Admittedly, nothing changed after that day. I continued to struggle as a writer for another decade, never achieving any measure of success. I watched as my partner, who was always my better half, packed up and moved out west. And I remained in the same rented house with the cracked walkway and the peeling paint. Nonetheless, encountering ‘Sing the Delta’ was a transformative experience. Until I heard the album, I was unaware of the amount of history that I was dragging behind me, that was slowing my progress. I began cutting loose the myths and the civilities that no longer served me. And when they once again piled up, I returned to the album to unburden myself. The brilliance of the music is that, while it employs all the conventions of the folk genre: rural settings, salt of the earth characters, and universal tragedies, it remains so singular and so devoid of platitudes that it continues to carry the same emotional weight after repeated listens.

The next time DeMent entered the mainstream consciousness was 2015, when her song “Let the Mystery Be” from ‘Infamous Angel’ replaced the dark, instrumental theme to the HBO drama, ‘The Leftovers.’ The show takes place in a world where 2% of the global population disappears instantaneously and without explanation.
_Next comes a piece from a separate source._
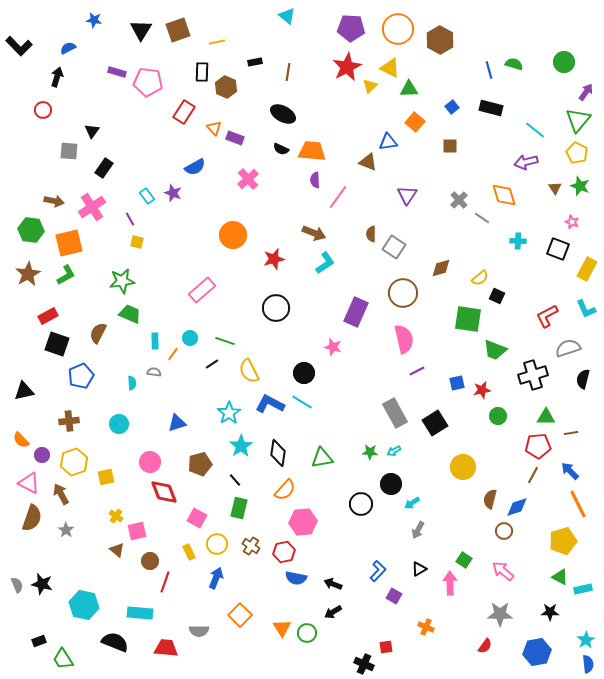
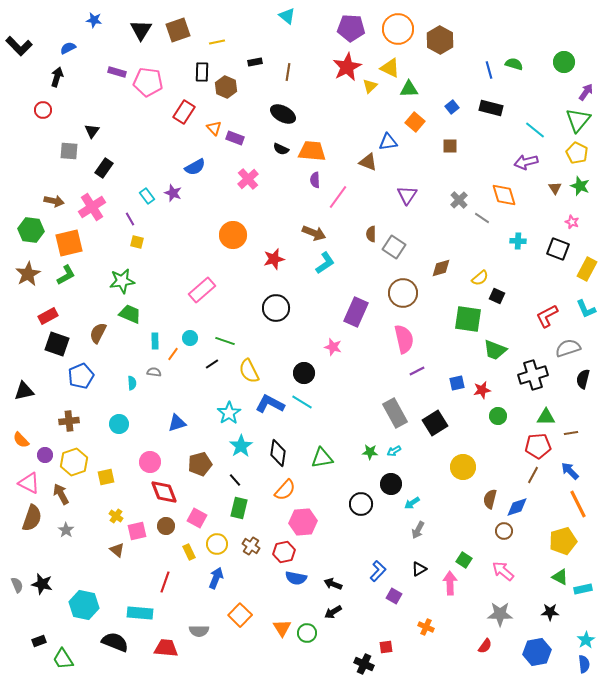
purple circle at (42, 455): moved 3 px right
brown circle at (150, 561): moved 16 px right, 35 px up
blue semicircle at (588, 664): moved 4 px left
And like much of DeMent’s work, it explores the ways that individuals and families cope with tragedy. When the song initially appeared in the title sequence, playing over candid photos, the departed cut out and a constellation of stars shining through the absence, it felt both discordant and strangely on the nose. As soon as I recognized the melody, I laughed.

After a few moments, though, I experienced the same frisson of poignant resignation that accompanied ‘Sing the Delta.’ As the images fade and change, creating a portrait of an American idyll disrupted, they capture what is simultaneously inviting and deeply unsettling about DeMent’s music – in an age that prizes comforting falsehoods over hard truths, she speaks about the human condition with stark, unflinching clarity. She is not an icon but an iconoclast, perpetually disabusing listeners of their certitude. Or as she sings: “Some say once you’re gone, you’re gone forever / and some say you’re gonna come back / some say you rest in the arms of the savior / if in sinful ways you lack / some say that they’re coming back in a garden / bunch of carrots and little sweet peas / I think I’ll just let the mystery be.”